Looking at the data, I believe it is not a normal distribution. As a further check, I constructed a qqplot:
x_norm <- (x$V1 - mean(x$V1))/sd(x$V1)
qqnorm(x_norm); abline(0, 1)

which gave:

To check the goodness of fit of x$V1 (rawdata) to a normal distribution, I used:
rnorm <- rnorm(500000, mean(x$V1), sd(x$V1))
cc <- cbind(rnorm, x$V1)
g <- goodfit(cc, method="MinChisq")
summary(g)

         Goodness-of-fit test for poisson distribution

             X^2 df      P(> X^2)
Pearson 914.5227 17 1.679266e-183
Warning message:
In summary.goodfit(g) : Chi-squared approximation may be incorrect

With plot(g) giving:

Does this seem correct?
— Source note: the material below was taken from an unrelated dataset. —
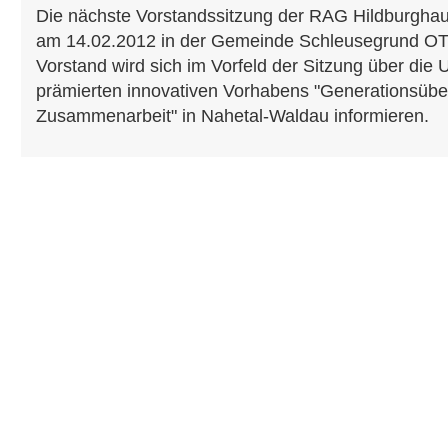
Die nächste Vorstandssitzung der RAG Hildburgha
am 14.02.2012 in der Gemeinde Schleusegrund OT 
Vorstand wird sich im Vorfeld der Sitzung über die
prämierten innovativen Vorhabens "Generationsübe
Zusammenarbeit" in Nahetal-Waldau informieren.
Can I confidently conclude my dataset X$V1 is or is not a normal distribution?
Based on the above analysis, what other distribution should I test?
 A: I would not rely on p-values for any test of normality (or for much else, frankly). Look at the graphs.
You can, a priori, say that EVERY distribution is non-normal. If you have a large dataset the nonnormality will be statistically significant. The questions are HOW non-normal? Non-normal in what ways? and What are the consequences?
None of these questions is answered by any test of normality or statistical significance. 
Why are you testing normality? If it's a test of residuals for some linear model, there was a great quote from George Box ... something like this is "like sending out a rowboat to see if the water is calm enough for an ocean liner"
A: All I can say is that your eyes are one of your better EDA tools. If your data (with 500,000 observations) doesn't look normal, then there's no reason to even perform a statistical test for normality. Especially with that many data points, any slight deviation from normality should make you fail the test.
It looks like your data is actually discrete, too. You should consider fitting a Binomial or Poisson or some other discrete distribution to the data.